"Baik, saya akan jaga adek sebagai babysitternya," jawab Riana lembut. Sembari memfokuskan diri untuk menyelesaikan pekerjaannya.
"Keputusan bagus! Dari pada kamu susah-susah cari pelanggan. Oiya, aku penasaran, berapa tarif kamu selama kamu melayani para tamumu?" tanya Langit lagi.
Kembali Riana merasa hatinya teremas. Jantungnya serasa mendapat hujaman ribuan pisau. Sakit sekali rasanya. Sampai napas pun tak bisa lega. Entahlah, pertanyaan Langit nyatanya sanggup membuatnya terguncang.
Namun, Riana masih berusaha tersenyum. Lalu ia pun menjawab, "Rahasia," jawabnya dengan senyuman sekilas.
"Jadi bener, selama ini kamu jualan ya?" tanya Langit lagi.
Ya Tuhan, aku harus jawab apa? tanya Riana pada hatinya. Tak mungkin baginya untuk menghindari pertanyaan itu. Langit sudah terlanjur berpikiran buruk tentangnya. Tak ada salahnya mengikuti alur. Toh, sebesar apapun dia membela diri, dia tetap buruk di mata Langit. Karena pada dasarnya, pria itu memang tidak menyukainya dan terlanjur berpikiran buruk tentangnya.
"Angap saja begitu," jawab Riana sembari merapikan perlengkapan milik baby Ara.
"Ohhh, oke tak masalah. Aku hanya penasaran, bagaiamana caramu menjajakan dirimu. Ada mucikarinyakah atau via online, atau di jalan-jalan begitu?" Agaknya Langit masih penasaran dengan perjalanan hidup Riana yang ia ketahui adalah mantan pekerja **** komersial. Entah ia dapat info dari mana itu semua. Atau mungkin hanya menebak. Mengingat Riana mau menikah dengannya dengan bayaran yang bisa dibilang fantastis.
"Via online," jawab Riana singkat.
"Oh, hebat juga kamu ya. Jadi selama kamu di sini, nggak terima-terima tamu lagi. Atau masih dan sembunyi-sembuyi?" Langit seperti tidak bisa membaca raut wajah kesakitan Riana. Ia terus saja ingin menuntaskan rasa pensarannya.

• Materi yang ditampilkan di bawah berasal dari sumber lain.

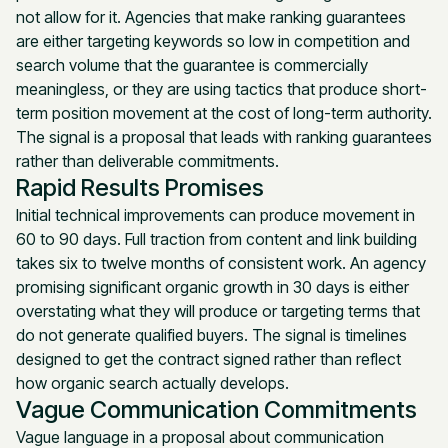
not allow for it. Agencies that make ranking guarantees
are either targeting keywords so low in competition and
search volume that the guarantee is commercially
meaningless, or they are using tactics that produce short-
term position movement at the cost of long-term authority.
The signal is a proposal that leads with ranking guarantees
rather than deliverable commitments.
Rapid Results Promises
Initial technical improvements can produce movement in
60 to 90 days. Full traction from content and link building
takes six to twelve months of consistent work. An agency
promising significant organic growth in 30 days is either
overstating what they will produce or targeting terms that
do not generate qualified buyers. The signal is timelines
designed to get the contract signed rather than reflect
how organic search actually develops.
Vague Communication Commitments
Vague language in a proposal about communication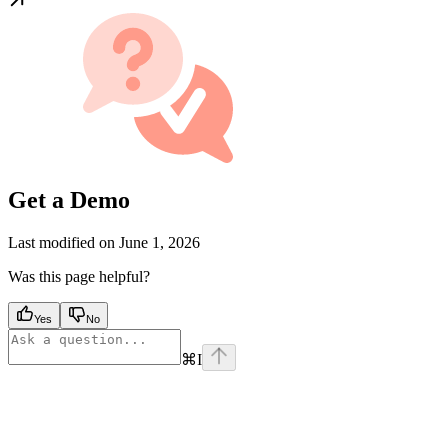
Get a Demo
Last modified on
June 1, 2026
Was this page helpful?
Yes
No
⌘
I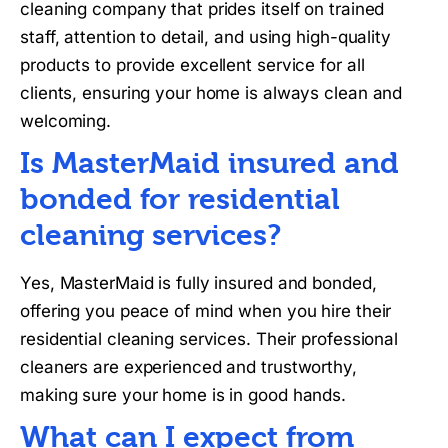
cleaning company that prides itself on trained
staff, attention to detail, and using high-quality
products to provide excellent service for all
clients, ensuring your home is always clean and
welcoming.
Is MasterMaid insured and
bonded for residential
cleaning services?
Yes, MasterMaid is fully insured and bonded,
offering you peace of mind when you hire their
residential cleaning services. Their professional
cleaners are experienced and trustworthy,
making sure your home is in good hands.
What can I expect from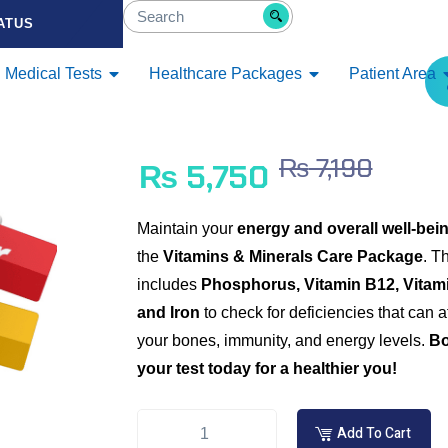
ATUS
Medical Tests
Healthcare Packages
Patient Area
₨
7,190
₨
5,750
Maintain your
energy and overall well-bei
the
Vitamins & Minerals Care Package
. T
includes
Phosphorus, Vitamin B12, Vitami
and Iron
to check for deficiencies that can a
your bones, immunity, and energy levels.
B
your test today for a healthier you!
Add To Cart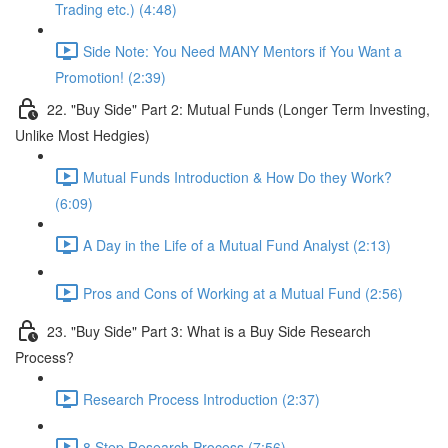
Trading etc.) (4:48)
Side Note: You Need MANY Mentors if You Want a
Promotion! (2:39)
22. "Buy Side" Part 2: Mutual Funds (Longer Term Investing,
Unlike Most Hedgies)
Mutual Funds Introduction & How Do they Work?
(6:09)
A Day in the Life of a Mutual Fund Analyst (2:13)
Pros and Cons of Working at a Mutual Fund (2:56)
23. "Buy Side" Part 3: What is a Buy Side Research
Process?
Research Process Introduction (2:37)
8 Step Research Process (7:56)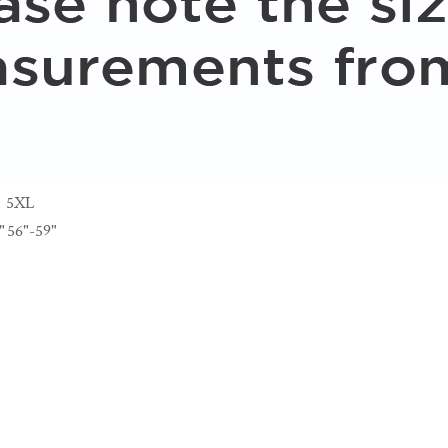
5XL
"
56"-59"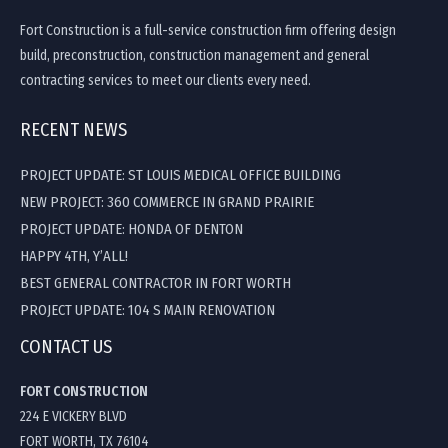
Fort Construction is a full-service construction firm offering design
build, preconstruction, construction management and general
contracting services to meet our clients every need.
RECENT NEWS
PROJECT UPDATE: ST LOUIS MEDICAL OFFICE BUILDING
NEW PROJECT: 360 COMMERCE IN GRAND PRAIRIE
PROJECT UPDATE: HONDA OF DENTON
HAPPY 4TH, Y’ALL!
BEST GENERAL CONTRACTOR IN FORT WORTH
PROJECT UPDATE: 104 S MAIN RENOVATION
CONTACT US
FORT CONSTRUCTION
224 E VICKERY BLVD
FORT WORTH, TX 76104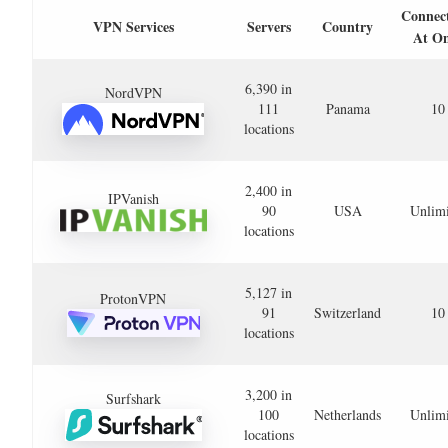
Connec
VPN Services
Servers
Country
At O
6,390 in
NordVPN
111
Panama
10
locations
2,400 in
IPVanish
90
USA
Unlimi
locations
5,127 in
ProtonVPN
91
Switzerland
10
locations
3,200 in
Surfshark
100
Netherlands
Unlimi
locations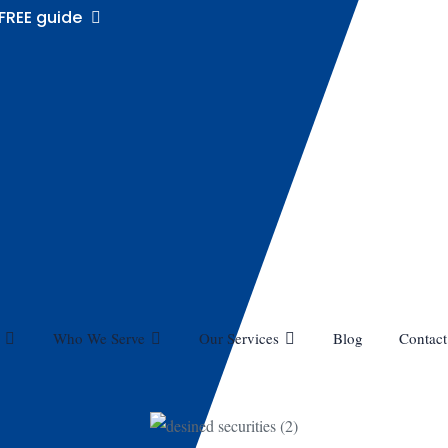
FREE guide
Who We Serve
Our Services
Blog
Contact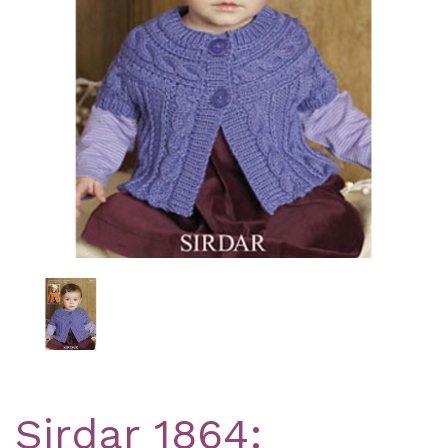
Previous
Nex
Sirdar 1864: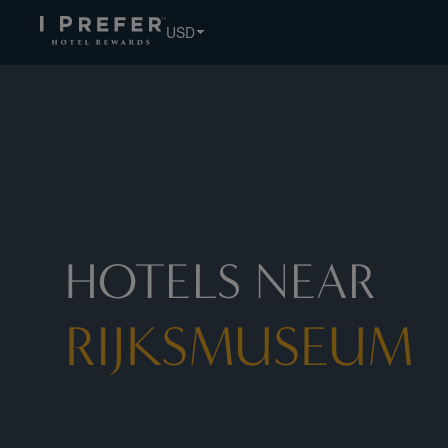
Rijksmuseum hotels, book exclusive member rates - I Prefe
USD
HOTELS NEAR
RIJKSMUSEUM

"Tuan dan nyonya sudah membayar saya untuk menjadi pelayan anda. Selama anda menginginkan saya di sini, maka itu adalah jam kerja saya. Saya tidak diizinkan untuk mengambil job lain," jawab Riana. Kali ini Riana tak sanggup lagi meneruskan perbincangan ini.
Hatinya sudah tak mampu lagi menampung pertanyaan dan tuduhan yang Langit tujukan padanya. Riana memilih menghindar dan melakukan pekerjaan lain. Setidaknya pekerjaan lain bisa menghibur hatinya yang lara oleh pemikiran Langit tentangnya.
Di dalam kamar sempit miliknya, Riana sedikit mengeluarkan air matanya. Agar sesak yang ia tahan sedari tadi bisa keluar dan hatinya bisa sedikit lega. Setidaknya itulah yang saat ini bisa ia lakukan. Ternyata pernikahan yang di dasari oleh materi memang menyakitkan. Terlebih tidak ada kerelaan dari salah satu pihak.
Sekali lagi, Riana berusaha tetap berpikir positif. Selama ia melakukan sesuatu yang positif maka semua hal-hal baik akan kembali kepadanya. Apapun itu.
***
Hari menjelang sore, Riana telah menyelesaikan pekerjaannya. Termasuk memasak untuk dirinya dan Minah. Riana juga sudah mandi, tinggal menunggu Ara datang untuk dia rawat.
Sambil menunggu Ara, Riana pun merapikan baju-baju yang telah tapi ia setrika. Termasuk baju Langit dan Yuta.
Kini Langit tak lagi marah jika bajunya di sentuh oleh Riana. Karena tak ada pilihan lain. Ia tak mungkin membebankan seluruh pekerjaan rumah tangga kepada Minah. Mengingat usia Minah sudah tak muda lagi.
"Kamu lagi ngapain?" tanya Langit tiba muncul di belakangnya sembari membawa Ara yang saat itu masih terlelap di gendongannya.
Riana membalikkan tubuh dan menatap pria itu serta menjawab pertanyaan yang diajukan kepadanya. "Sedang merapikan pakaian!" jawab Riana.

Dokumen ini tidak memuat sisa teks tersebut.